Chart 4: Total Hours Lost Due to Strike or Lockout

Then add in wildfires, heavy oil upgraders undergoing unplanned maintenance, retooling at a large auto assembly plant, and strikes aplenty from April through now and you have a picture of serial growth distortions.

SOLID BREADTH TO NOVEMBER AND DECEMBER GDP

Charts 5 (unweighted) and 6 (weighted contributions) show that November’s GDP gain was driven by considerable breadth across sectors on a weighted contribution basis.

Chart 5: November Real GDP Growth by Sector; Chart 6: Weighted Contributions from Sectors to November Real GDP

Statcan doesn't give details with the December GDP preliminary flash estimate and only says:

"Increases in manufacturing, real estate and rental and leasing, and mining, quarrying and oil and gas extraction were partially offset by decreases in transportation and warehousing, construction, and educational services."

BANK OF CANADA

I'm still standing by my hike risk narrative, and at a minimum, the strong risk that the BoC lags the Fed and goes slower because inflation risk is higher north of the border than south. Wage growth is unsustainably high and set to remain so through collective bargaining exercises for years to come. Unlike the US, wage growth is not being paid for by productivity as labour productivity in Canada continues to tumble with everyone facing accountability for why this is happening (workers, employers, and governments). Immigration is excessive in relation to the country’s ability to house new arrivals and to provide transportation and services; prices will play the rationing role. CAD is undervalued relative to the Fed’s still strong dollar. Fiscal policy continues to fight monetary policy by contributing to GDP growth and watch the upcoming and subsequent rounds of Budgets for more poll-priming spending. Soaring global shipping costs risk pass through into core prices. The economy is just not opening up a material amount of slack fast enough to counter such pressures and others.

LESS NEGATIVITY PLEASE!!

As written extensively in my week ahead article, I think we collectively need to be more balanced with the Canadian economy commentaries. I've leaned less negatively than others. It's no service to anyone to talk recession when we're not in one, to talk weakness when resilient is a better way of looking at it, and to ignore transitory shocks that are disrupting activity. I put the BoC at the top of the list of folks who are overstating weakness.

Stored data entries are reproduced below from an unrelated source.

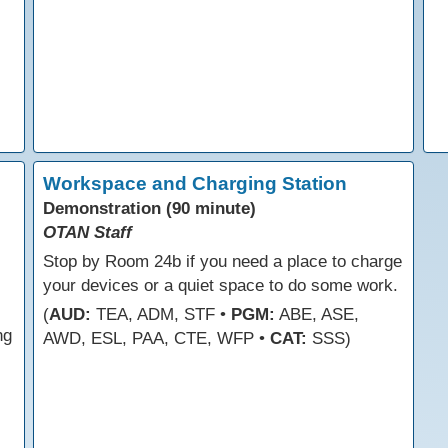
Workspace and Charging Station
Demonstration (90 minute)
OTAN Staff
Stop by Room 24b if you need a place to charge
your devices or a quiet space to do some work.
(
AUD:
TEA, ADM, STF •
PGM:
ABE, ASE,
ng
AWD, ESL, PAA, CTE, WFP •
CAT:
SSS)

Prior Governors would have directed their staff to have boxes in the MPR that quantify the impact of serial shocks on a shock by shock basis. This governor does not. He must be pressured for an answer. I have found that Macklem overstates weakness, largely ignores Final Domestic Demand, ignores the sizable drags on growth from inventory effects which is actually a positive, says (overstated) weakness is all because of him, while totally ignoring the serial shocks that have nothing to do with him. I think that's because the Governor is putting aside a proper reading of what's going on in favour of trying to jawbone folks into believing this fairy tale about how the BoC will durably hit 2% inflation. Make it sound worse so people have more belief in hitting 2%. The danger to that approach is if growth remains resilient and other drivers of inflation risk persist or are intensifying, then he'll have egg on his face.